For the first week, it was a dream. He hosted a "Horizontal Tasting" where friends shaved off shards of nutty, crystalline gold. He made fondues that could coat a small sedan. He felt like a medieval king.
By week three, the "Cheese Fatigue" began. The kitchen constantly smelled like a locker room in the Swiss Alps. Every meal—breakfast eggs, lunch salads, even a desperate attempt at "Gruyère-crusted salmon"—tasted of the wheel. He started seeing the wheel in his dreams, rolling after him down dark alleyways.
He grabbed a knife, a stack of butcher paper, and a marker. By midnight, he had carved the giant into twenty neat wedges. The next morning, he walked his neighborhood, hanging parcels on doorknobs with a note: “From the Great Wheel. Enjoy while you can.” buy whole cheese wheels
The scent of aging rinds and brine always acted as a siren song for Arthur, but today was different. He wasn’t at the local creamery for a measly wedge of Brie or a hand-cut slice of Cheddar. Today, Arthur was there to fulfill a lifelong, slightly absurd dream: he was going to buy a whole wheel.

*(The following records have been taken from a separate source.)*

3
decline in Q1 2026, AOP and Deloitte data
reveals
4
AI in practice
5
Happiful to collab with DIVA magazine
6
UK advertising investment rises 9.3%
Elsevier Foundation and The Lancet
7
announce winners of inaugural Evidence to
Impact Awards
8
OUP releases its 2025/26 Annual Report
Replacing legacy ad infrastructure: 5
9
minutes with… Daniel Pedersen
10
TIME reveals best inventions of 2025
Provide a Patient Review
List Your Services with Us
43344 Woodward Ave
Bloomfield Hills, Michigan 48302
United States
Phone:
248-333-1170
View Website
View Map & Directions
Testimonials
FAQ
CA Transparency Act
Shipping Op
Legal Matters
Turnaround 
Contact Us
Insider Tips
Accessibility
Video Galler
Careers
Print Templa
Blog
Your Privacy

The logistics were immediate and unforgiving. Getting it to the car required a heavy-duty trolley and a level of core strength Arthur didn't know he possessed. As he buckled the wheel into the passenger seat—because it felt disrespectful to put a masterpiece in the trunk—he realized his life had shifted. He was no longer a man who snacked; he was a man with a destiny. For the first week, it was a dream
One evening, Arthur sat on his kitchen floor, staring at the remaining forty-five pounds. He realized that a whole wheel of cheese is like a grand ambition: it’s beautiful to behold, but a lot to carry alone.

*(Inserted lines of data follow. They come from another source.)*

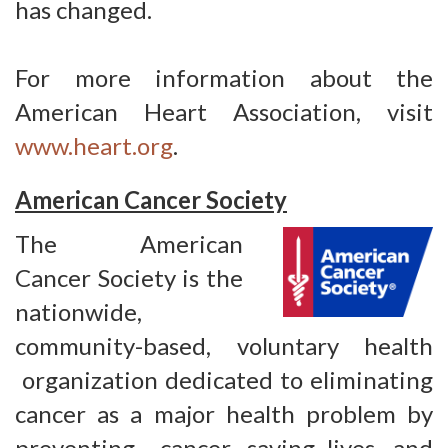
has changed.
For more information about the
American Heart Association, visit
www.heart.org
.
American Cancer Society
The American
Cancer Society is the
nationwide,
community-based, voluntary health
organization dedicated to eliminating 
cancer as a major health problem by
preventing cancer, saving lives, and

Back home, the reality of the "Whole Wheel Lifestyle" set in. His refrigerator had to be gutted. The crisper drawers were sacrificed, and the milk was relegated to a side shelf to make room for the Great Gruyère. He felt like a medieval king
"The full sixty pounds?" the cheesemonger asked, her eyebrows disappearing into her hairline. She pointed to a massive, wax-sealed disc of aged Gruyère that looked more like a piece of structural masonry than food. "The full sixty," Arthur confirmed, patting his wallet.